Spannend ist Jahr für Jahr der interkulturelle Austausch im ersten Studienjahr in Dortmund. Teilnehmer aus so unterschiedlichen Ländern wie China, Bhutan, Malawi, Sierra Leone, Kolumbien und vielen anderen Ländern raufen sich in wenigen Wochen zu arbeitsfähigen Gruppen zusammen. Zur gelebten Globalisierung gehört, dass im Demographieseminar Familienplanung, Sexualpraktiken und HIV/Aids zur Sprache kommen – aber auch Chinas Ein-Kind-Politik. Mit von der Partie sind Männer und Frauen, Muslime, Christen und Nicht-Gläubige aus unterschiedlichen Kulturkreisen. Schnell wird klar, dass es nicht nur um unterschiedliche staatliche Politiken, sondern auch um persönliche Lebensentwürfe geht.

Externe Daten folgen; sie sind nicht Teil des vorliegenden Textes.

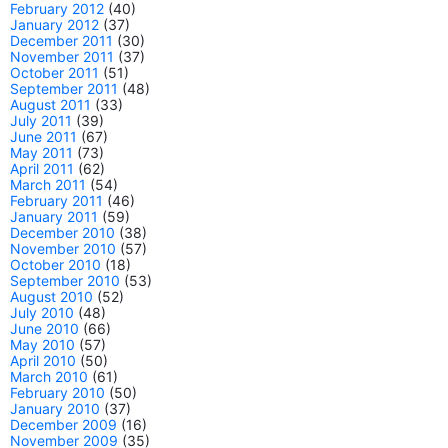
February 2012
(40)
January 2012
(37)
December 2011
(30)
November 2011
(37)
October 2011
(51)
September 2011
(48)
August 2011
(33)
July 2011
(39)
June 2011
(67)
May 2011
(73)
April 2011
(62)
March 2011
(54)
February 2011
(46)
January 2011
(59)
December 2010
(38)
November 2010
(57)
October 2010
(18)
September 2010
(53)
August 2010
(52)
July 2010
(48)
June 2010
(66)
May 2010
(57)
April 2010
(50)
March 2010
(61)
February 2010
(50)
January 2010
(37)
December 2009
(16)
November 2009
(35)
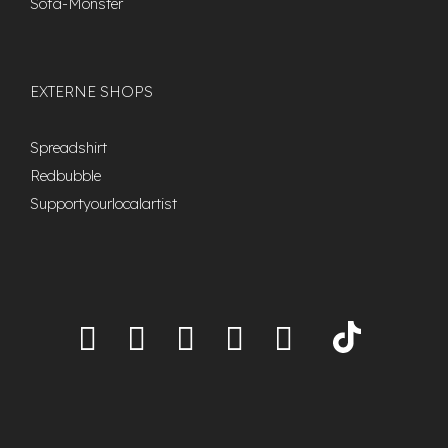
Sofa-Monster
EXTERNE SHOPS
Spreadshirt
Redbubble
Supportyourlocalartist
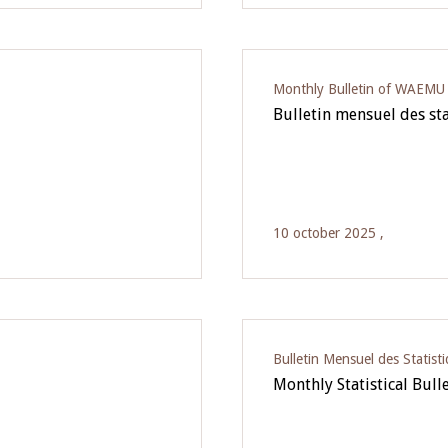
Monthly Bulletin of WAEMU E
Bulletin mensuel des sta
10 october 2025 ,
Bulletin Mensuel des Statist
Monthly Statistical Bull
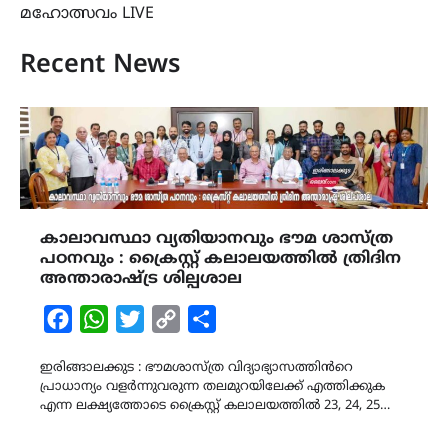
മഹോത്സവം LIVE
Recent News
കാലാവസ്ഥാ വ്യതിയാനവും ഭൗമ ശാസ്ത്ര
പഠനവും : ക്രൈസ്റ്റ് കലാലയത്തിൽ ത്രിദിന
അന്താരാഷ്ട്ര ശില്പശാല
Facebook
WhatsApp
Twitter
Copy
Share
Link
ഇരിങ്ങാലക്കുട : ഭൗമശാസ്ത്ര വിദ്യാഭ്യാസത്തിൻറെ
പ്രാധാന്യം വളർന്നുവരുന്ന തലമുറയിലേക്ക് എത്തിക്കുക
എന്ന ലക്ഷ്യത്തോടെ ക്രൈസ്റ്റ് കലാലയത്തിൽ 23, 24, 25…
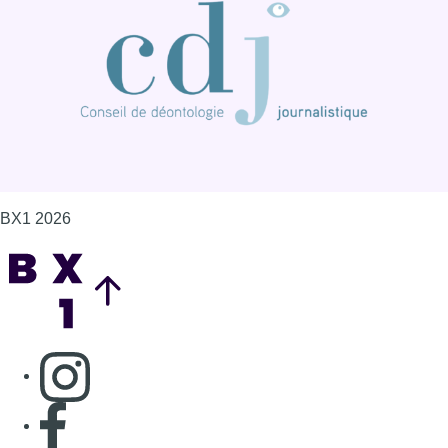
BX1 2026
Back to top
Consulter page Instagram
Consulter page Facebook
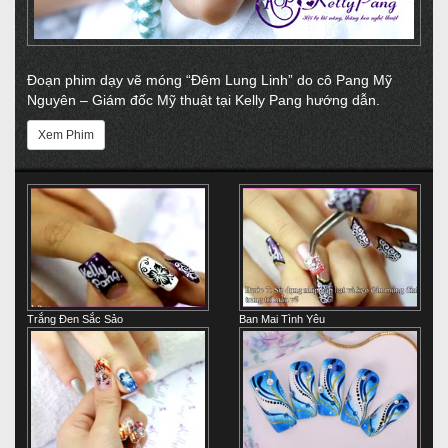
Đoạn phim dạy vẽ móng “Đêm Lung Linh” do cô Pang Mỹ
Nguyên – Giám đốc Mỹ thuật tại Kelly Pang hướng dẫn.
Xem Phim
Trắng Đen Sắc Sảo
Ban Mai Tình Yêu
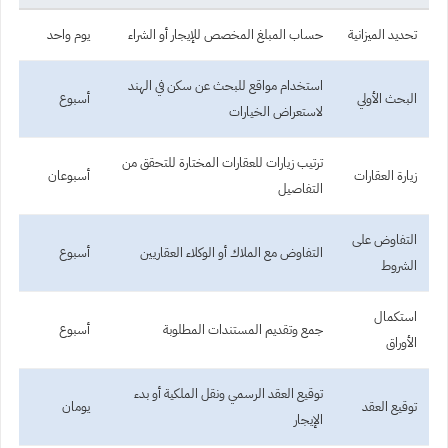
تحديد الميزانية
حساب المبلغ المخصص للإيجار أو الشراء
يوم واحد
استخدام مواقع للبحث عن سكن في الهند
البحث الأولي
أسبوع
لاستعراض الخيارات
ترتيب زيارات للعقارات المختارة للتحقق من
زيارة العقارات
أسبوعان
التفاصيل
التفاوض على
التفاوض مع الملاك أو الوكلاء العقاريين
أسبوع
الشروط
استكمال
جمع وتقديم المستندات المطلوبة
أسبوع
الأوراق
توقيع العقد الرسمي ونقل الملكية أو بدء
توقيع العقد
يومان
الإيجار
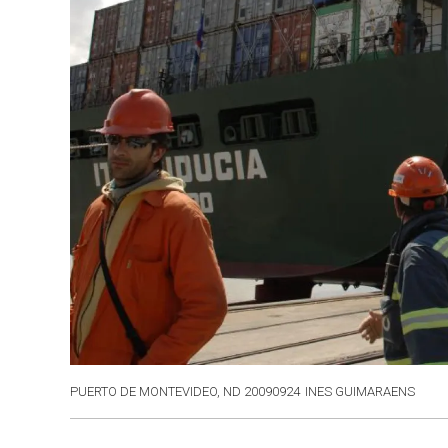
PUERTO DE MONTEVIDEO, ND 20090924
INES GUIMARAENS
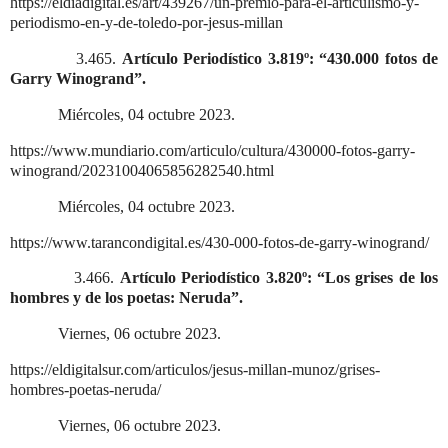
https://eldiadigital.es/art/439267/un-premio-para-el-articulismo-y-
periodismo-en-y-de-toledo-por-jesus-millan
3.465.
Artículo Periodístico 3.819º: “430.000 fotos de
Garry Winogrand”.
Miércoles, 04 octubre 2023.
https://www.mundiario.com/articulo/cultura/430000-fotos-garry-
winogrand/20231004065856282540.html
Miércoles, 04 octubre 2023.
https://www.tarancondigital.es/430-000-fotos-de-garry-winogrand/
3.466.
Artículo Periodístico 3.820º: “Los grises de los
hombres y de los poetas: Neruda”.
Viernes, 06 octubre 2023.
https://eldigitalsur.com/articulos/jesus-millan-munoz/grises-
hombres-poetas-neruda/
Viernes, 06 octubre 2023.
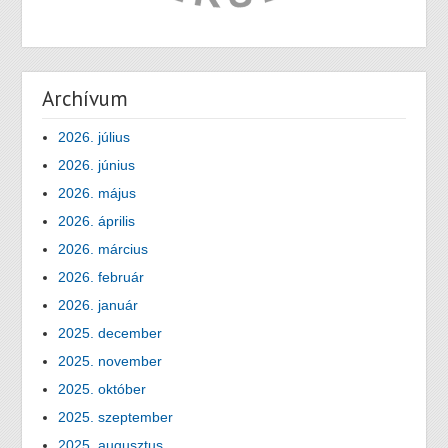
Archívum
2026. július
2026. június
2026. május
2026. április
2026. március
2026. február
2026. január
2025. december
2025. november
2025. október
2025. szeptember
2025. augusztus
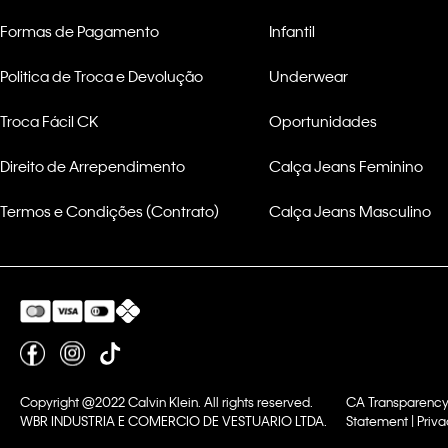
Formas de Pagamento
Infantil
Politica de Troca e Devolução
Underwear
Troca Fácil CK
Oportunidades
Direito de Arrependimento
Calça Jeans Feminino
Termos e Condições (Contrato)
Calça Jeans Masculino
Copyright @2022 Calvin Klein. All rights reserved.
CA Transparency
WBR INDUSTRIA E COMERCIO DE VESTUARIO LTDA.
Statement | Priva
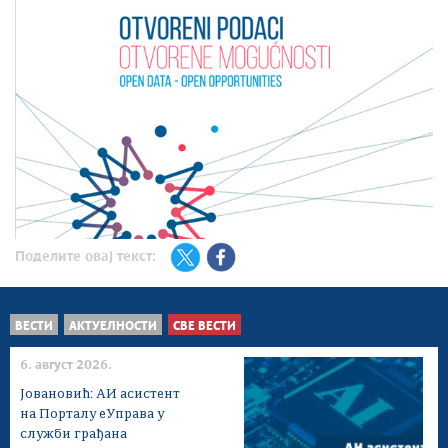
Поделите овај текст:
ВЕСТИ
АКТУЕЛНОСТИ
СВЕ ВЕСТИ
6. август 2026.
Јовановић: АИ асистент
на Порталу еУправа у
служби грађана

Die besondere Atmosphäre und die intensive Gruppendynamik prägten viele Teilnehmer fürs Leben. Was Deutschland angeht, bleiben sie allerdings Zaungäste. Sie kennen und schätzen den schnellen öffentlichen Nahverkehr und finden sich mit Sonderangeboten zurecht; sie schließen aber nur selten mit Deutschen Freundschaft. Sechs Wochen Sprachkurs, ein paar Exkursionen und eine Lehrveranstaltung über das deutsche Planungssystem reichen nicht, um von der Bundesrepublik viel mitzubekommen.

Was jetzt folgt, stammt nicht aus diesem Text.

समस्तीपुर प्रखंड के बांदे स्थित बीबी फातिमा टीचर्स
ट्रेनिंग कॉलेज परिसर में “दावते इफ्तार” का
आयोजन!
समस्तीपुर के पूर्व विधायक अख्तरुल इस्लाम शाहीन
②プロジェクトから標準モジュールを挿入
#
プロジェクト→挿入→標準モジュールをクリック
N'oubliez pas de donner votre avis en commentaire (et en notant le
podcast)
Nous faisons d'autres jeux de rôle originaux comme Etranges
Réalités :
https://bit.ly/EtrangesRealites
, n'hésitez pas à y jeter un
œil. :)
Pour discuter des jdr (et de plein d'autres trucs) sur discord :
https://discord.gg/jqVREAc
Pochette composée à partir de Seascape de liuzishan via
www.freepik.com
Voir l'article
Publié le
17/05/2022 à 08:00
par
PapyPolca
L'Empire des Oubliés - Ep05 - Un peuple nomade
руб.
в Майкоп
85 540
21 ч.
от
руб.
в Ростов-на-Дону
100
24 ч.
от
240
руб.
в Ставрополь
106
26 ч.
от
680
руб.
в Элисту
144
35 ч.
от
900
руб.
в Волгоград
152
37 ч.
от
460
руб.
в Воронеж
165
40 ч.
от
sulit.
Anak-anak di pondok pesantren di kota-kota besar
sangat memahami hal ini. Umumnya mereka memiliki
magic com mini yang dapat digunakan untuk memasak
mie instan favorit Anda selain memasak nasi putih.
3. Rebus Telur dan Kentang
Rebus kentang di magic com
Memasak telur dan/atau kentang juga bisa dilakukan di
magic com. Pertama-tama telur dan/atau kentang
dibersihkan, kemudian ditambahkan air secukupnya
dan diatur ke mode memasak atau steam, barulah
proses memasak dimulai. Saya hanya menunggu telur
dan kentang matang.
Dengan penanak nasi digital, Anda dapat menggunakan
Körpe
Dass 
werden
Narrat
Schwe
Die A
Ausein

Nach dem Jahr in Dortmund wartet auf die meisten Teilnehmer zum zweiten Mal das Wagnis, sich auf eine fremde Kultur vielleicht sogar auf einen fernen Kontinent einzulassen. Eine indonesische Absolventin schrieb beispielsweise ihre Abschlussarbeit in Kumasi über ethnische Konflikte in einem nordghanaischen Distrikt. Sie untersuchte die Auswirkungen und beschrieb, wie die Spannungen kritisch aufgearbeitet und vielleicht sogar gelöst werden könnten. Heute arbeitet sie in der indonesischen Krisenprovinz Aceh, in der erst seit dem Weih­nachts-Tsunami von 2004 Waffenstillstand herrscht.

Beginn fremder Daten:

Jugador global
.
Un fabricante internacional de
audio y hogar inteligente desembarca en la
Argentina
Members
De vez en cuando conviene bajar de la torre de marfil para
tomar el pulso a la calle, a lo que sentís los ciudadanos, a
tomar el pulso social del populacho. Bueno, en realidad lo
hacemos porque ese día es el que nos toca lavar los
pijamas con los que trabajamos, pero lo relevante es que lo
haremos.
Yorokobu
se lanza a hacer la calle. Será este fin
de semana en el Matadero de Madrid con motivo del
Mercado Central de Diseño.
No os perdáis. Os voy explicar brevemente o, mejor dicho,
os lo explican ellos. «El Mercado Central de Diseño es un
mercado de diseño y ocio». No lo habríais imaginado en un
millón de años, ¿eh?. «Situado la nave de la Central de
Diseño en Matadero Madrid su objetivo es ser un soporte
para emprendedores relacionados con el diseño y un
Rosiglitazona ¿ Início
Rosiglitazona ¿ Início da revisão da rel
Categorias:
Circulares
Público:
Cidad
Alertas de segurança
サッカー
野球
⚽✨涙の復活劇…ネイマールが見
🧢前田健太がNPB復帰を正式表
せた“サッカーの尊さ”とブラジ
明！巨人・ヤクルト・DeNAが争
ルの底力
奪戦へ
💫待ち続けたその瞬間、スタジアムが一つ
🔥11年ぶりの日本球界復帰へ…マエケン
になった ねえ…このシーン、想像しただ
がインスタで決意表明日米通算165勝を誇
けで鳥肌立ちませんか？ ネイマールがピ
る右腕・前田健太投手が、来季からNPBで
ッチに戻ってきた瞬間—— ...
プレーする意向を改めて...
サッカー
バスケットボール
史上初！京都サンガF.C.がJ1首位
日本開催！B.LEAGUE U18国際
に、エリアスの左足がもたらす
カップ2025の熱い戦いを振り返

Die Ergebnisse von Absolventenbefragungen zeigen, dass SPRING ein Erfolgsmodell ist. Fast alle Teilnehmer wenden das erworbene Wissen beruflich an. Arbeit finden sie in staatlichen Verwaltungen, bei internationalen Institutionen, zivilgesellschaftlichen Organisationen oder als Consultants. Fast alle Absolventen sind kehren in ihr Heimatland zurück. Einige hervorragend e Teilnehmer schließen später eine Promotion in Deutschland oder einem anderen europäischen Land an. Aber die langfristige Abwanderung gut ausgebildeter Universitätsabsolventen aus Afrika oder Asien in Industrieländer hat es bei SPRING nie gegeben. Der Studiengang ist klar auf die Planungsprobleme in Entwicklungsländern zugeschnitten.